Saat pertama kali menonton Lewat Djam Malam, perhatian saya terbetot dengan rentetan kritik sosial yang dihamparkan Usmar Ismail melalui perjumpaan Iskandar dengan situasi pasca-revolusi. Melalui Iskandar, satu per satu situasi pasca-revolusi dijlentrehkan tanpa tedeng aling-aling: korupsi, birokrasi yang lamban, revolusi yang diboncengi oportunisme, militerisme yang merembes pada kehidupan sipil, sampai borjuasi baru yang menikmati kemerdekaan dengan gratis.

Membaca Lewat Djam Malam dari sudut itu pun sebenarnya sudah menghadirkan pengalaman sinematik yang memuaskan. Menakjubkan menyadari Usmar Ismail (dan Asrul Sani sebagai pemilik ide cerita dan penulis skenario) sudah berhasil dengan jitunya memotret Indonesia yang masih belia dan memampangkan potret itu dengan sedemikian rupa sehingga tetap relevan sampai sekarang. Dalam banyak hal, potret Indonesia dalam Lewat Djam Malam sebenarnya masih sama dengan potret Indonesia kini: korupsi, lambannya birokrasi, militerisme yang masih merembes dalam cara berpikir masyarakat sipil sampai soal borjuasi kelas menengah yang acuh tak acuh. Itu sebabnya Lewat Djam Malam bisa dibilang karya klasik sekaligus kontemporer.
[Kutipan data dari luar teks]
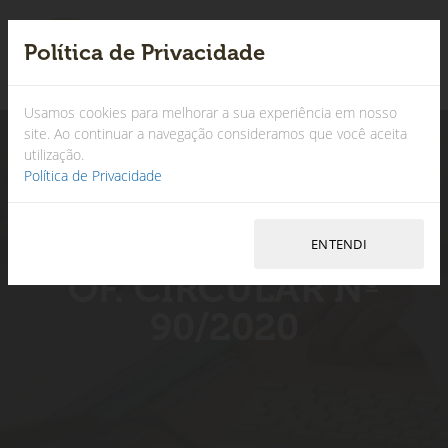
Política de Privacidade
×
Usamos cookies para melhorar a sua experiência em nosso
site. Ao continuar a navegação consideramos que você aceita
utilização.
Política de Privacidade
OF. CIRCULAR Nº
90/2020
Restorasi Lewat Djam Malam, buat saya, semakin menegaskan watak kontemporer film ini. Secara fisik, Lewat Djam Malam memang seperti terlahir kembali. Saya yang sempat menonton versi pra-restorasi menemukan betapa kontrasnya penampilan Lewat Djam Malam pasca-restorasi. Gambarnya jauh lebih bersih, suaranya juga lebih jernih. Jika dulu saya menontonnya di Kineforum, kali ini saya menontonnya di bioskop yang berada di jantung pusat-belanja kota Bandung, yang dengan serta merta membuat pengalaman menonton Lewat Djam Malam pasca-restorasi lebih terasa “ke-kini-annya” dan “ke-di sini-annya” (“kini” dan “di sini”) – dua faktor yang sering dianggap sebagai ciri penting seni kontemporer.


III

Saat menonton-membaca kembali Lewat Djam Malam pasca-restorasi, sosok Laila menyeruak dengan lebih kentara. Laila adalah “the-other” dalam Lewat Djam Malam. Kehadirannya membuat Lewat Djam Malam terasa memiliki perspektif dan ruang pemaknaan yang lebih (le)luas(a).
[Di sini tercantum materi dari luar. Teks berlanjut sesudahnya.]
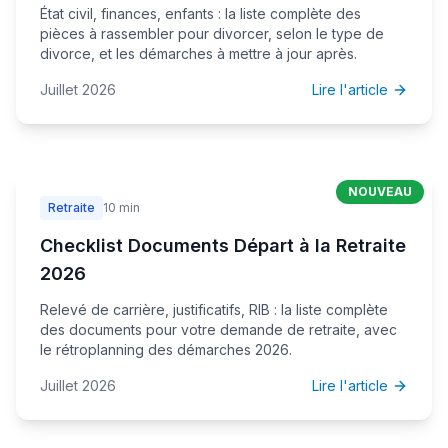
État civil, finances, enfants : la liste complète des
pièces à rassembler pour divorcer, selon le type de
divorce, et les démarches à mettre à jour après.
Juillet 2026
Lire l'article
NOUVEAU
Retraite
10 min
Checklist Documents Départ à la Retraite
2026
Relevé de carrière, justificatifs, RIB : la liste complète
des documents pour votre demande de retraite, avec
le rétroplanning des démarches 2026.
Juillet 2026
Lire l'article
Dalam teks Lewat Djam Malam, Laila diperkenalkan berasal dari Sumedang. Dia hijrah ke Bandung menyusul kepergian suaminya yang tak jelas. Laila lantas menjadi pelacur di Bandung di bawah pengawalan (penguasaan?) Puja, anak buah Iskandar di masa revolusi. Di sela pekerjaan melayani laki-laki, Laila menyibukkan diri dengan menggunting iklan barang-barang perempuan. Selain disimpan secara khusus dan rapi oleh Laila, guntingan iklan-iklan itu juga ditempelkan di dinding rumah. Hampir setiap sudut rumah tempat Laila tinggal ada tertempel guntingan iklan-iklan itu. Ketika Iskandar bertanya kenapa senang menggunting dan mengumpulkan iklan-iklan, Laila menjawab bahwa itu semua dilakukan untuk bersiap-siap jika satu waktu ada lelaki yang bertanya apa yang dia inginkan. Dulu sebelum menikah, kata Laila, calon suaminya sering bertanya apa yang saya inginkan. Tapi Laila mengaku ia tak tahu apa yang diinginkannya. 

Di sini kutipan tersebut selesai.